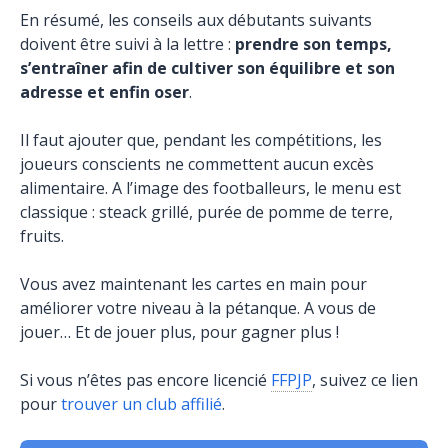
En résumé, les conseils aux débutants suivants
doivent être suivi à la lettre :
prendre son temps,
s’entraîner afin de cultiver son équilibre et son
adresse et enfin oser
.
Il faut ajouter que, pendant les compétitions, les
joueurs conscients ne commettent aucun excès
alimentaire. A l’image des footballeurs, le menu est
classique : steack grillé, purée de pomme de terre,
fruits.
Vous avez maintenant les cartes en main pour
améliorer votre niveau à la pétanque. A vous de
jouer… Et de jouer plus, pour gagner plus !
Si vous n’êtes pas encore licencié
FFPJP
, suivez ce lien
pour
trouver un club affilié
.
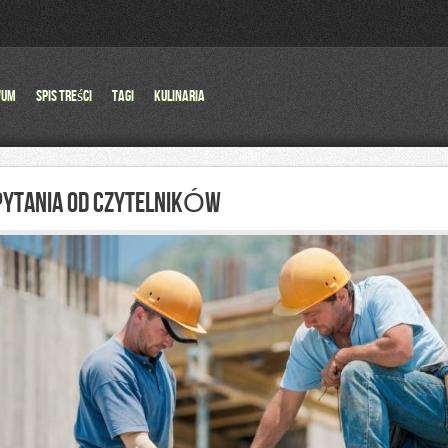
wum
Spis Treści
Tagi
Kulinaria
PYTANIA OD CZYTELNIKÓW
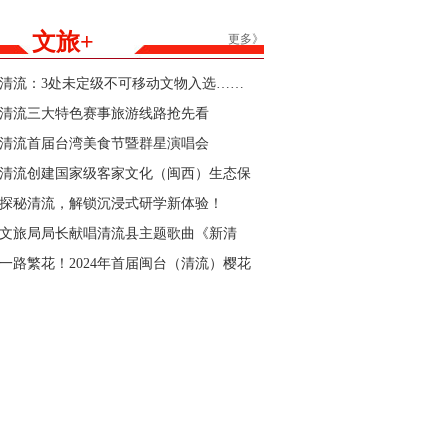
能家居产品购新补贴活动参与商家的公告
文旅+
更多》
清流：3处未定级不可移动文物入选……
清流三大特色赛事旅游线路抢先看
清流首届台湾美食节暨群星演唱会
清流创建国家级客家文化（闽西）生态保
护区“官宣”
探秘清流，解锁沉浸式研学新体验！
文旅局局长献唱清流县主题歌曲《新清
流》！
一路繁花！2024年首届闽台（清流）樱花
文化节暨清流县第三届樱花跑即将开始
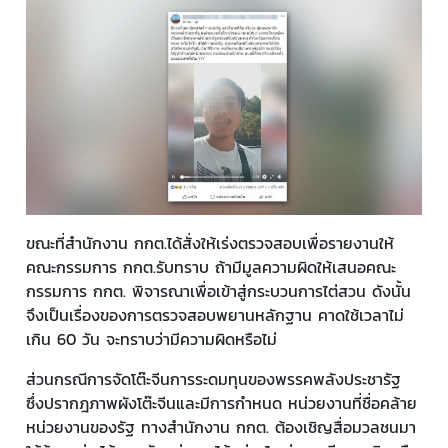
ขณะที่สำนักงาน กกต.ได้สั่งให้เร่งตรวจสอบเพื่อรายงานให้
คณะกรรมการ กกต.รับทราบ ถ้ามีมูลความผิดให้เสนอคณะ
กรรมการ กกต. พิจารณาเพื่อเข้าสู่กระบวนการไต่สวน ดังนั้น
จึงเป็นเรื่องของการตรวจสอบพยานหลักฐาน คาดใช้เวลาไม่
เกิน 60 วัน จะทราบว่ามีความผิดหรือไม่
ส่วนกรณีการจัดโต๊ะจีนการระดมทุนของพรรคพลังประชารัฐ
ซึ่งปรากฎภาพผังโต๊ะจีนและมีการกำหนด หน่วยงานที่ชื่อคล้าย
หน่วยงานของรัฐ ทางสำนักงาน กกต. ต้องเชิญสื่อมวลชนมา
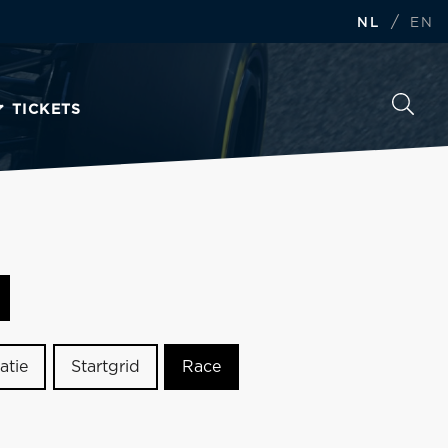
/
NL
EN
TICKETS
atie
Startgrid
Race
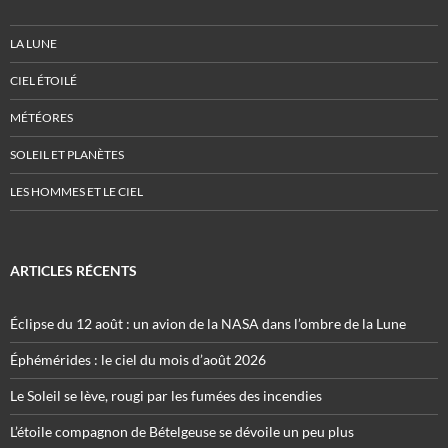
LA LUNE
CIEL ÉTOILÉ
MÉTÉORES
SOLEIL ET PLANÈTES
LES HOMMES ET LE CIEL
ARTICLES RÉCENTS
Éclipse du 12 août : un avion de la NASA dans l’ombre de la Lune
Éphémérides : le ciel du mois d’août 2026
Le Soleil se lève, rougi par les fumées des incendies
L’étoile compagnon de Bételgeuse se dévoile un peu plus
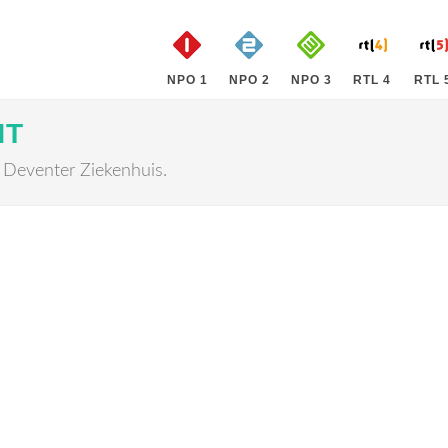
NPO 1
NPO 2
NPO 3
RTL 4
RTL 
NT
 Deventer Ziekenhuis.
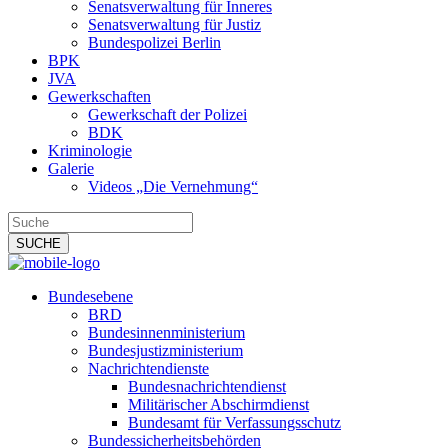
Senatsverwaltung für Inneres
Senatsverwaltung für Justiz
Bundespolizei Berlin
BPK
JVA
Gewerkschaften
Gewerkschaft der Polizei
BDK
Kriminologie
Galerie
Videos „Die Vernehmung“
Bundesebene
BRD
Bundesinnenministerium
Bundesjustizministerium
Nachrichtendienste
Bundesnachrichtendienst
Militärischer Abschirmdienst
Bundesamt für Verfassungsschutz
Bundessicherheitsbehörden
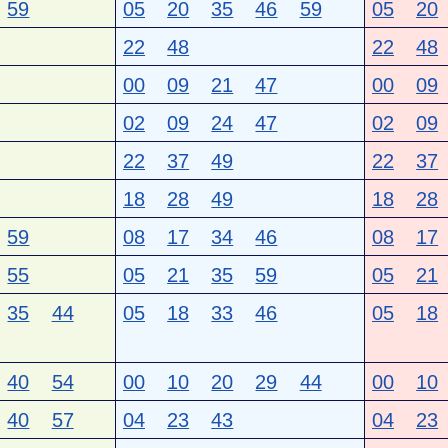
59
05
20
35
46
59
05
20
22
48
22
48
00
09
21
47
00
09
02
09
24
47
02
09
22
37
49
22
37
18
28
49
18
28
59
08
17
34
46
08
17
55
05
21
35
59
05
21
35
44
05
18
33
46
05
18
40
54
00
10
20
29
44
00
10
40
57
04
23
43
04
23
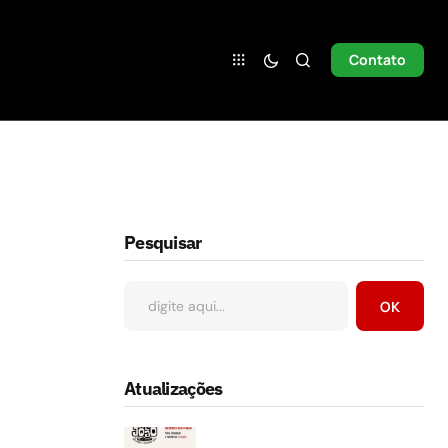
Contato
Pesquisar
OK
Atualizações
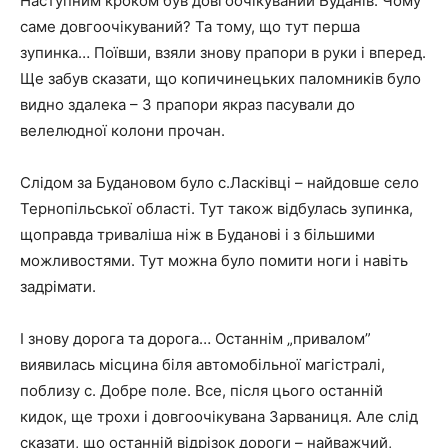
Наступним кроком був довгоочікуваний Буданів. Чому
саме довгоочікуваний? Та тому, що тут перша
зупинка… Поївши, взяли знову прапори в руки і вперед.
Ще забув сказати, що копичинецьких паломників було
видно здалека – 3 прапори якраз пасували до
велелюдної колони прочан.
Слідом за Будановом було с.Ласківці – найдовше село
Тернопільської області. Тут також відбулась зупинка,
щоправда триваліша ніж в Буданові і з більшими
можливостями. Тут можна було помити ноги і навіть
задрімати.
І знову дорога та дорога… Останнім „привалом”
виявилась місцина біля автомобільної магістралі,
поблизу с. Добре поле. Все, після цього останній
кидок, ще трохи і довгоочікувана Зарваниця. Але слід
сказати, що останній відрізок дороги – найважчий,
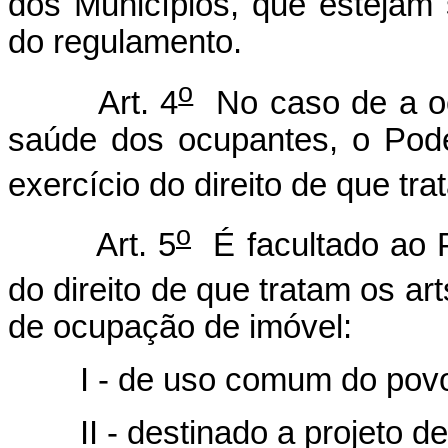
dos Municípios, que estejam
do regulamento.
o
Art. 4
No caso de a ocu
saúde dos ocupantes, o Pode
exercício do direito de que tra
o
Art. 5
É facultado ao P
do direito de que tratam os art
de ocupação de imóvel:
I - de uso comum do povo
II - destinado a projeto de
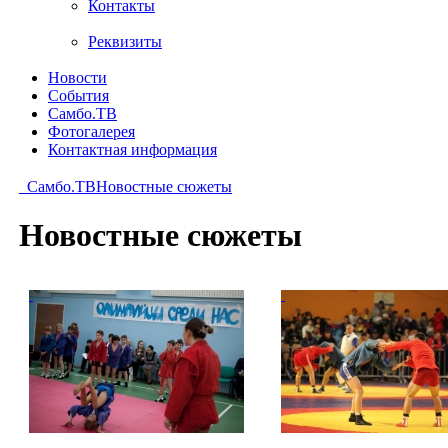
Контакты
Реквизиты
Новости
События
Самбо.ТВ
Фотогалерея
Контактная информация
Самбо.ТВ
Новостные сюжеты
Новостные сюжеты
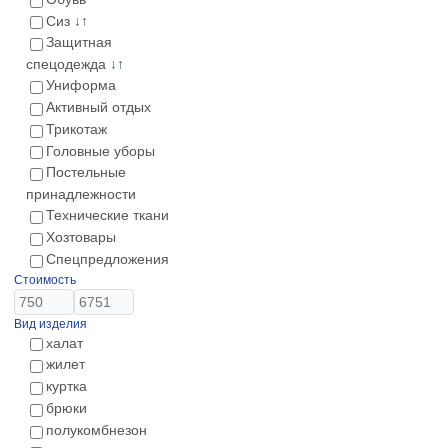
Сиз
↓↑
Защитная
спецодежда
↓↑
Униформа
Активный отдых
Трикотаж
Головные уборы
Постельные
принадлежности
Технические ткани
Хозтовары
Спецпредложения
Стоимость
Вид изделия
халат
жилет
куртка
брюки
полукомбнезон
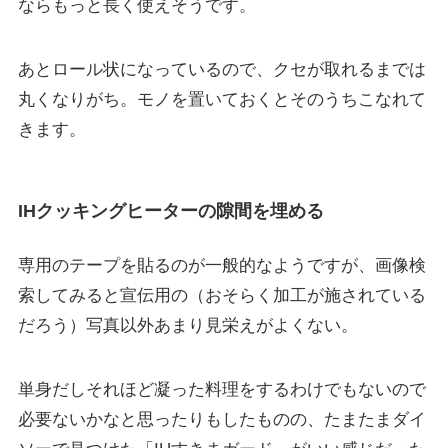
ならもっと長く使えそうです。
あとロール状になっているので、クセが取れるまでは
丸くなりがち。モノを置いておくとそのうちこなれて
きます。
IHクッキングヒーターの隙間を埋める
専用のテープを貼るのが一般的なようですが、画像検
索してみると宣伝用の（おそらく加工が施されている
だろう）写真以外あまり見栄えがよくない。
単身だしそれほど凝った料理をするわけでもないので
必要ないかなと思ったりもしたものの、たまたまダイ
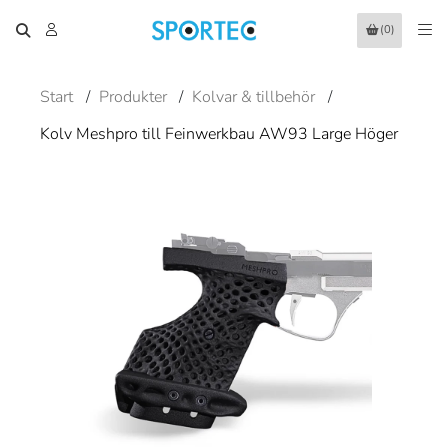
(0)
Start
/
Produkter
/
Kolvar & tillbehör
/
Kolv Meshpro till Feinwerkbau AW93 Large Höger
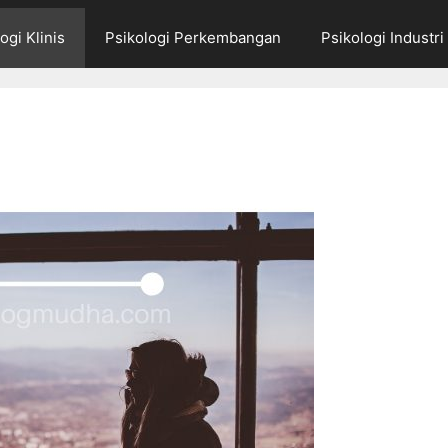
ogi Klinis
Psikologi Perkembangan
Psikologi Industri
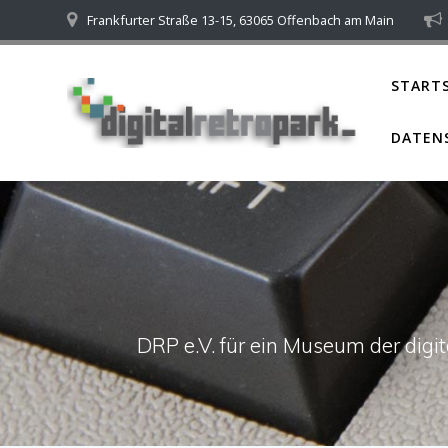
Skip
Frankfurter Straße 13-15, 63065 Offenbach am Main
to
content
STARTS
DATEN
DRP e.V. für ein Museum der dig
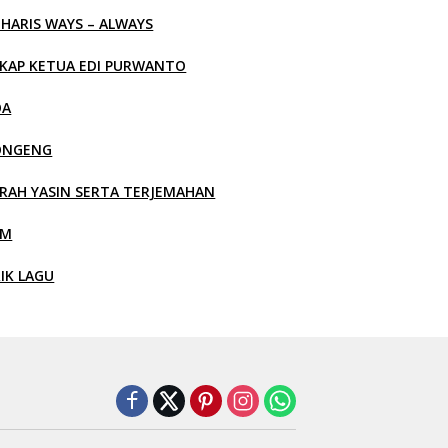
 HARIS WAYS – ALWAYS
KAP KETUA EDI PURWANTO
OA
ONGENG
RAH YASIN SERTA TERJEMAHAN
LM
RIK LAGU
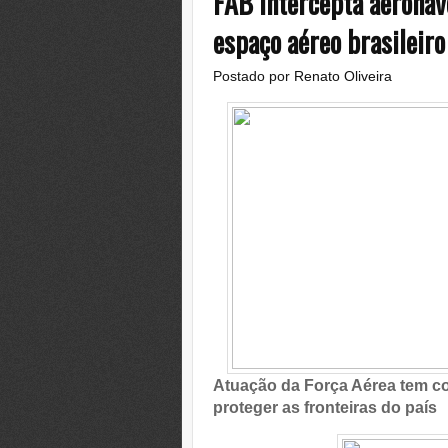
FAB intercepta aeronav
espaço aéreo brasileiro
Postado por
Renato Oliveira
Atuação da Força Aérea tem co
proteger as fronteiras do país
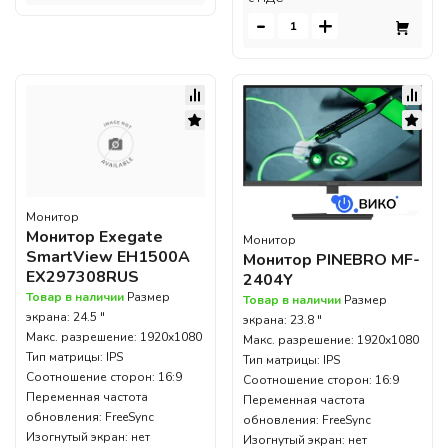
-
+
Монитор
Монитор Exegate
Монитор
SmartView EH1500A
Монитор PINEBRO MF-
EX297308RUS
2404Y
Товар в наличии
Размер
Товар в наличии
Размер
экрана: 24.5 "
экрана: 23.8 "
Макс. разрешение: 1920x1080
Макс. разрешение: 1920x1080
Тип матрицы: IPS
Тип матрицы: IPS
Соотношение сторон: 16:9
Соотношение сторон: 16:9
Переменная частота
Переменная частота
обновления: FreeSync
обновления: FreeSync
Изогнутый экран: нет
Изогнутый экран: нет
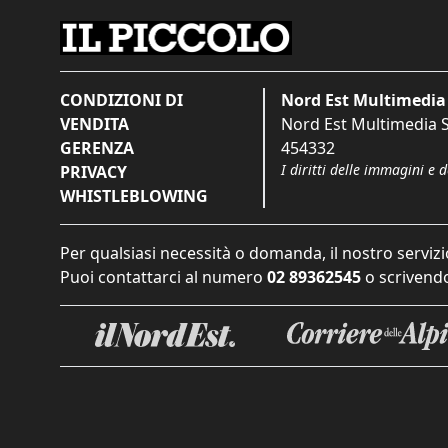
CONDIZIONI DI
Nord Est Multimedia 
VENDITA
Nord Est Multimedia S.
GERENZA
454332
I diritti delle immagini e 
PRIVACY
WHISTLEBLOWING
Per qualsiasi necessità o domanda, il nostro servizi
Puoi contattarci al numero
02 89362545
o scrivendo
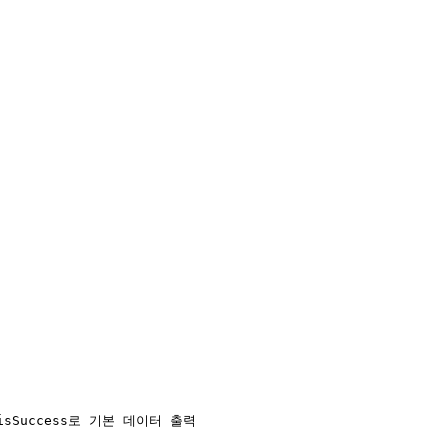
서 isSuccess로 기본 데이터 출력
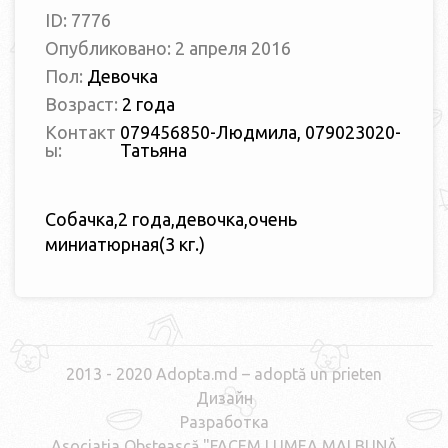
ID: 7776
Опубликовано: 2 апреля 2016
Пол:
Девочка
Возраст:
2 года
Контакт
079456850-Людмила, 079023020-
ы:
Татьяна
Собачка,2 года,девочка,очень
миниатюрная(3 кг.)
2013 - 2020 Adopta.md – adoptă un prieten
Дизайн
Разработка
Asociaţia Obştească "FACEM LUMEA MAI BUNĂ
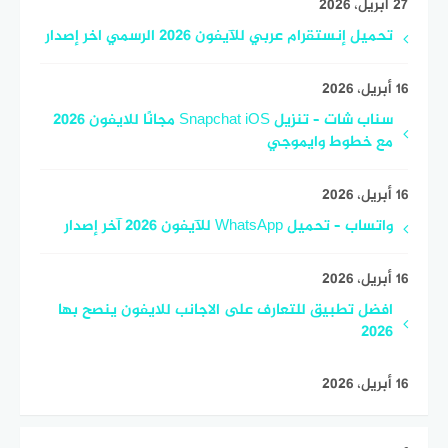
27 أبريل، 2026
تحميل إنستقرام عربي للآيفون 2026 الرسمي اخر إصدار
16 أبريل، 2026
سناب شات – تنزيل Snapchat iOS مجانًا للايفون 2026
مع خطوط وايموجي
16 أبريل، 2026
واتساب – تحميل WhatsApp للآيفون 2026 آخر إصدار
16 أبريل، 2026
افضل تطبيق للتعارف على الاجانب للايفون ينصح بها
2026
16 أبريل، 2026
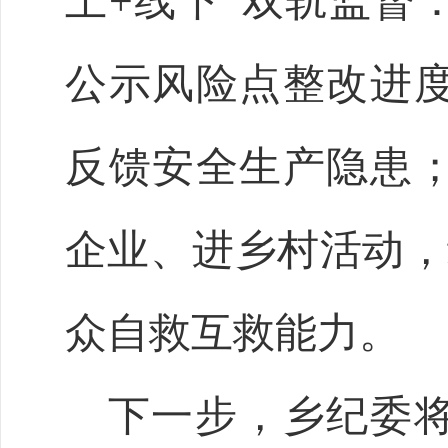
上+线下”双轨监督
公示风险点整改进
反馈安全生产隐患
企业、进乡村活动，
众自救互救能力。
下一步，乡纪委将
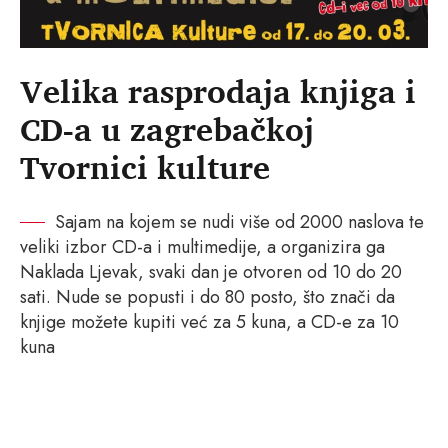
Velika rasprodaja knjiga i
CD-a u zagrebačkoj
Tvornici kulture
Sajam na kojem se nudi više od 2000 naslova te
veliki izbor CD-a i multimedije, a organizira ga
Naklada Ljevak, svaki dan je otvoren od 10 do 20
sati. Nude se popusti i do 80 posto, što znači da
knjige možete kupiti već za 5 kuna, a CD-e za 10
kuna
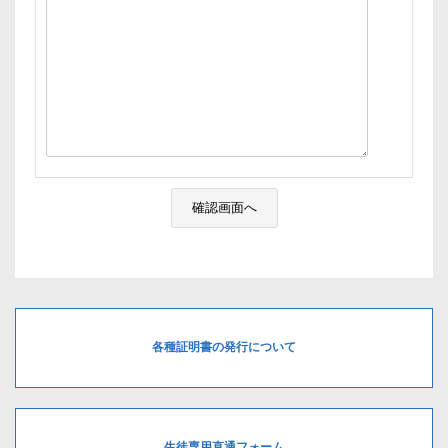
各種証明書の発行について
生徒専用直通フォーム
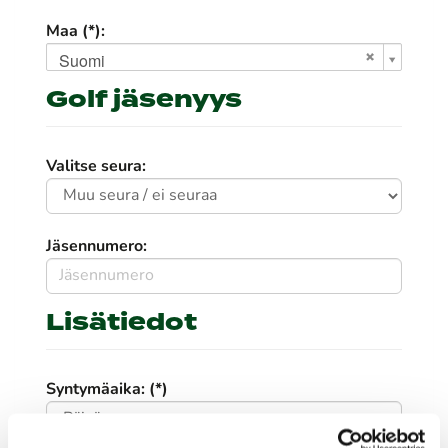
Maa (*):
Suomi
Golf jäsenyys
Valitse seura:
Jäsennumero:
Lisätiedot
Syntymäaika: (*)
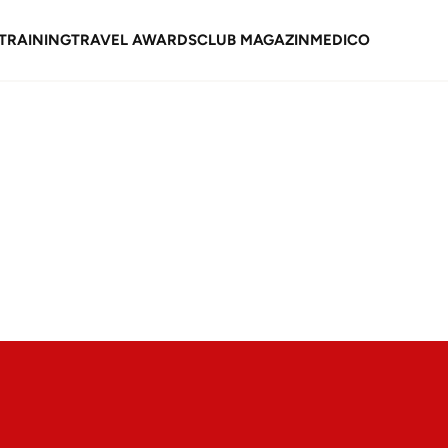
TRAINING
TRAVEL AWARDS
CLUB MAGAZIN
MEDICO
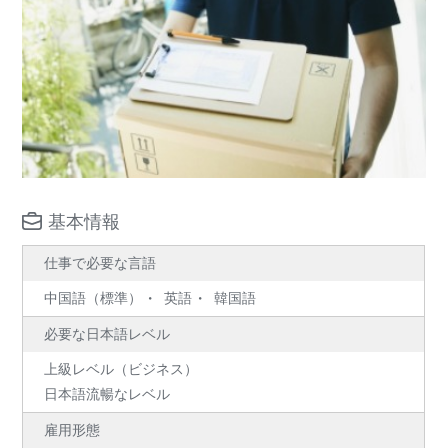
基本情報
仕事で必要な言語
中国語（標準）
英語
韓国語
必要な日本語レベル
上級レベル（ビジネス）
日本語流暢なレベル
雇用形態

§ **EXERCISE BRIEF**:
A single number is required: how many lines in the material above include the string "août".

§ **OUTPUT OF THE TASK**:
2